Bill on Jerry Brown's desk will give cities better shot at regulating medical pot

The bill removes a March 1 deadline for cities and counties to enact medical marijuana cultivation rules and avoid surrendering that authority to the state.|

A bill that would eliminate a controversial deadline in California’s landmark medical marijuana regulation law is awaiting Gov. Jerry Brown’s signature following a speedy approval by both houses of the Legislature.

The bill, introduced in early January and sent to the governor’s desk Thursday, removes a March 1 deadline for cities and counties to enact medical marijuana cultivation rules and avoid surrendering that authority to the state, a prospect that had disturbed city officials and medical cannabis advocates.

The measure, authored by Assemblyman Jim Wood, D-Healdsburg, gives local governments until Jan. 1, 2018, to regulate medical pot cultivation, a shadowy industry valued at $1 billion statewide. On that date, if local governments don’t act, licensing of commercial cannabis production, distribution and sales will fall under the jurisdiction of the state’s Bureau of Medical Marijuana Regulation.

Brown, who was involved in crafting the law that created the bureau, is expected to sign the follow-up measure this week, an aide to Wood said.

“We are really confident about it,” spokesman Paul Ramey said.

Wood’s bill “resolves an inadvertent drafting error” included in the 70-page marijuana regulation bill approved last year, according to a legislative analysis.

In a statement last week, Wood said the bill would repeal the “burdensome March 1st deadline” nearly a month before it would have gone into effect. He acknowledged that in order for cities to take control by that quick deadline, they were advised “to act as fast as possible to ban activities of this industry because it was the easiest thing to do.”

Santa Rosa City Attorney Caroline Fowler recommended a ban on commercial cultivation, but the City Council instead approved a plan Jan. 19 to temporarily allow large-scale cultivation in at least three nonresidential zoning districts with permits approved by the Planning Commission.

The Sebastopol City Council approved a resolution in December urging the Sonoma County Board of Supervisors and eight other city councils to adopt medical cannabis regulations. The measure was introduced by Councilman Robert Jacob, who owns the Peace in Medicine dispensaries in Santa Rosa and Sebastopol, asserting the need to protect a major local industry.
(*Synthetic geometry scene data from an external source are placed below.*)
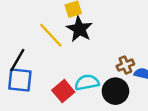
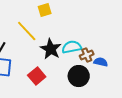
black star: (79, 29) -> (51, 49), moved
cyan semicircle: (87, 82) -> (72, 47), moved

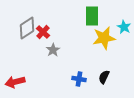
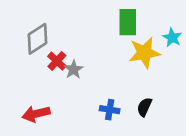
red cross: (43, 32) -> (57, 61), moved
red arrow: (15, 82) -> (36, 114), moved

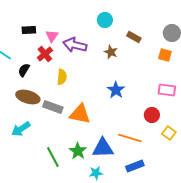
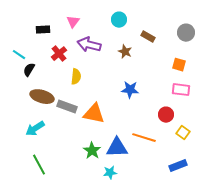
pink triangle: (52, 36) -> (73, 22), moved
orange square: (165, 55) -> (179, 65), moved
black semicircle: (24, 70) -> (29, 70), moved
blue star: (116, 90) -> (130, 90), turned -30
green line: (53, 157) -> (39, 165), moved
blue rectangle: (135, 166) -> (178, 166), moved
The state Board of Equalization said that 18 medical marijuana dispensaries in the county paid taxes on nearly $31 million in retail sales of cannabis-related products in 2014.

Chris McKenzie, executive director of the League of California Cities, commended Wood and the Legislature for the rush job in striking the March 1 deadline, saying in a news release that it would “preserve this essential element of local control” in California’s medical marijuana regulation program.

Medical cannabis advocates had expressed concern that cultivation bans, imposed quickly to meet the deadline, might prove difficult to remove.